Limiting global warming will reduce risk to crop yields. Yet the response actions selected to achieve this will also affect risk. For example, planting forests might displace food crops.
Analysts often treat “physical” climate risks and “transition” risks (mitigation and adaptation) separately. Yet policymakers face these risks simultaneously. A holistic view of climate change risk considers them together. It also considers how multiple risks interact.
So how can these complex risks be assessed? In a recent article, we propose three steps. The first is to recognise mitigation and adaptation responses as potential drivers of increasing or decreasing risk. The second is to identify how the multiple drivers of risk interact. The third is to pinpoint how multiple risks can aggregate, compound and cascade.
Typically in climate change assessments, risk is considered as a combination of three components – hazard, vulnerability and exposure. This is the approach used by the Intergovernmental Panel on Climate Change to date.
Take a simple example. Extreme heat (the hazard) poses a risk to rail infrastructure through its heat tolerance (its vulnerability) and its location (its exposure).
But responses to climate change also affect risk. Look at local biodiversity, for example. Planting trees could be as great a threat to habitat loss as drought itself. And tree planting and drought can interact to increase risk of intense wildfire, further harming biodiversity.
Some decisions can have negative unintended consequences, but some can have multiple benefits. For example, switching from fossil fuels to renewable energy will limit global warming and prevent millions of premature deaths caused by air pollution. A more unified risk framework recognises how this happens.

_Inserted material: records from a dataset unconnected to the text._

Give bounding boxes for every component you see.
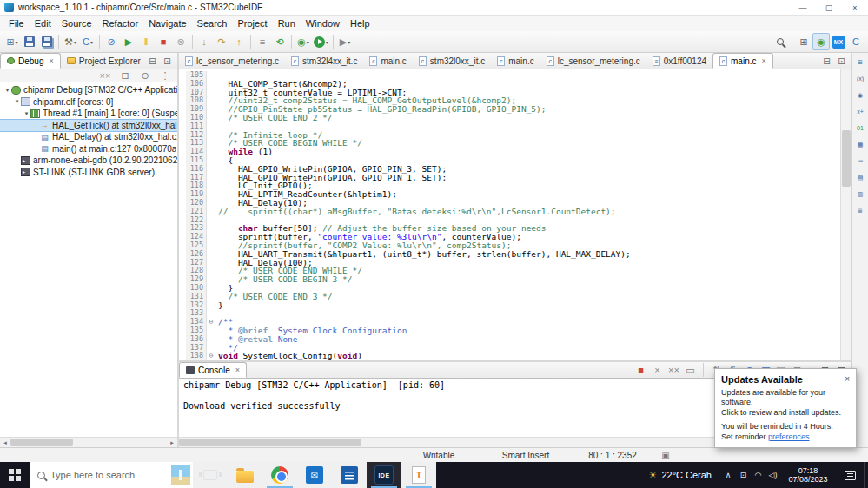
variables-view-button[interactable]: (x) [853,72,867,84]
editor-tab[interactable]: ≡0x1ff00124 [646,53,712,69]
code-line[interactable]: 129 /* USER CODE BEGIN 3 */ [179,275,840,284]
view-tab-debug[interactable]: Debug× [0,53,61,69]
step-return-button[interactable]: ↑ [230,33,248,50]
view-menu-button[interactable]: ⋮ [156,67,174,84]
debug-tree-item[interactable]: main() at main.c:127 0x800070a [0,143,177,155]
editor-tab[interactable]: cmain.c [363,53,412,69]
scrollbar-thumb[interactable] [10,439,73,446]
code-line[interactable]: 111 [179,122,840,131]
code-line[interactable]: 136 * @retval None [179,335,840,344]
menu-navigate[interactable]: Navigate [143,16,191,31]
show-desktop-button[interactable] [864,462,868,488]
stm32cubeide-button[interactable]: IDE [367,462,401,488]
debug-tree-item[interactable]: ▾chipamr.elf [cores: 0] [0,96,177,109]
action-center-button[interactable] [836,462,864,488]
disconnect-button[interactable]: ⊗ [172,33,189,50]
disassembly-view-button[interactable]: ≣ [853,204,867,216]
chrome-button[interactable] [262,462,297,488]
maximize-view-icon[interactable]: ⊡ [161,56,174,66]
code-line[interactable]: 120 HAL_Delay(10); [179,199,840,208]
debug-tree-item[interactable]: HAL_GetTick() at stm32l0xx_hal.c:30 [0,120,177,132]
code-line[interactable]: 131 /* USER CODE END 3 */ [179,293,840,301]
memory-view-button[interactable]: ▥ [853,188,867,200]
menu-help[interactable]: Help [345,16,375,31]
code-line[interactable]: 117 HAL_GPIO_WritePin(GPIOA, GPIO_PIN_1,… [179,174,840,182]
restore-views-view-button[interactable]: ⊞ [853,56,867,68]
annotation-ruler[interactable] [179,139,186,148]
editor-tab[interactable]: cmain.c [491,53,540,69]
code-line[interactable]: 113 /* USER CODE BEGIN WHILE */ [179,139,840,148]
annotation-ruler[interactable] [179,181,186,190]
debug-tree-item[interactable]: ▾chipamr Debug [STM32 C/C++ Application] [0,84,177,96]
annotation-ruler[interactable] [179,165,186,174]
search-button[interactable] [772,33,789,50]
breakpoints-view-button[interactable]: ◉ [853,89,867,101]
expander-icon[interactable]: ▾ [13,98,21,105]
annotation-ruler[interactable] [179,71,186,80]
annotation-ruler[interactable] [179,224,186,233]
debug-button[interactable]: ◉▾ [295,33,312,50]
code-line[interactable]: 127 HAL_Delay(100); [179,259,840,267]
open-perspective-button[interactable]: ⊞ [795,33,812,50]
clear-console-button[interactable]: ▭ [684,366,697,375]
registers-view-button[interactable]: 01 [853,122,867,134]
code-line[interactable]: 114 while (1) [179,148,840,156]
annotation-ruler[interactable] [179,318,186,326]
annotation-ruler[interactable] [179,344,186,353]
console-tab-console[interactable]: Console× [179,362,247,378]
code-line[interactable]: 110 /* USER CODE END 2 */ [179,114,840,122]
annotation-ruler[interactable] [179,250,186,259]
code-line[interactable]: 132} [179,301,840,310]
terminate-button[interactable]: ■ [155,33,172,50]
minimize-editor-icon[interactable]: ⊟ [820,56,833,66]
fold-toggle-icon[interactable]: ⊖ [207,318,215,326]
menu-edit[interactable]: Edit [30,16,56,31]
maximize-editor-icon[interactable]: ⊡ [835,56,848,66]
annotation-ruler[interactable] [179,174,186,182]
scroll-right-icon[interactable] [167,439,177,446]
code-line[interactable]: 107 uint32_t counterValue = LPTIM1->CNT; [179,89,840,97]
expander-icon[interactable]: ▾ [3,87,11,94]
debug-perspective-button[interactable]: ◉ [812,33,830,50]
start-button[interactable] [0,462,30,488]
tray-expand-icon[interactable]: ∧ [720,462,736,488]
code-line[interactable]: 128 /* USER CODE END WHILE */ [179,267,840,275]
annotation-ruler[interactable] [179,89,186,97]
annotation-ruler[interactable] [179,267,186,275]
debug-tree[interactable]: ▾chipamr Debug [STM32 C/C++ Application]… [0,82,177,437]
remove-launch-button[interactable]: × [651,366,664,375]
code-lines[interactable]: 105106 HAL_COMP_Start(&hcomp2);107 uint3… [179,69,840,360]
code-line[interactable]: 134⊖/** [179,318,840,326]
debug-tree-item[interactable]: arm-none-eabi-gdb (10.2.90.20210621) [0,155,177,167]
editor-tab[interactable]: clc_sensor_metering.c [179,53,285,69]
mail-button[interactable]: ✉ [297,462,332,488]
annotation-ruler[interactable] [179,259,186,267]
annotation-ruler[interactable] [179,275,186,284]
code-line[interactable]: 122 [179,216,840,225]
close-button[interactable]: × [842,0,868,15]
code-line[interactable]: 105 [179,71,840,80]
code-editor[interactable]: 105106 HAL_COMP_Start(&hcomp2);107 uint3… [179,69,851,360]
code-line[interactable]: 109 //GPIO_PinState pb5Status = HAL_GPIO… [179,105,840,114]
code-line[interactable]: 130 } [179,284,840,293]
code-line[interactable]: 119 HAL_LPTIM_ReadCounter(&hlptim1); [179,190,840,199]
volume-icon[interactable]: ◁) [765,472,780,479]
code-line[interactable]: 121// sprintf((char*) aMsgBuffer, "Batas… [179,208,840,216]
debug-tree-item[interactable]: ST-LINK (ST-LINK GDB server) [0,167,177,179]
menu-refactor[interactable]: Refactor [97,16,144,31]
modules-view-button[interactable]: ▤ [853,171,867,183]
code-line[interactable]: 124 sprintf(buffer, "counter value: %3lu… [179,233,840,241]
menu-search[interactable]: Search [192,16,233,31]
code-line[interactable]: 133 [179,309,840,318]
editor-tab[interactable]: cmain.c× [712,53,773,69]
display-icon[interactable]: ⊡ [736,472,751,479]
remove-all-launches-button[interactable]: ×× [667,366,680,375]
code-line[interactable]: 118 LC_Init_GPIO(); [179,181,840,190]
editor-tab[interactable]: cstm32l0xx_it.c [413,53,491,69]
close-tab-icon[interactable]: × [49,56,53,65]
remove-all-terminated-button[interactable]: ×× [96,67,114,84]
menu-file[interactable]: File [3,16,30,31]
annotation-ruler[interactable] [179,122,186,131]
annotation-ruler[interactable] [179,199,186,208]
code-line[interactable]: 106 HAL_COMP_Start(&hcomp2); [179,80,840,89]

Interacting drivers of risk
At the moment, risk assessment tends to focus on interacting climate hazards, especially extreme events such as concurrent heat and drought, or heavy rainfall coinciding with a storm surge to increase likelihood of flooding.
This physical science focus on “compound” extreme events needs to be integrated with greater attention to compounding drivers of exposure, vulnerability and responses.
For example, interactions of gender, age and race can increase risk of illness and death from extreme heat. The risk compounds when low-income workers spend more time working outdoors and are more likely to live in hotter parts of cities.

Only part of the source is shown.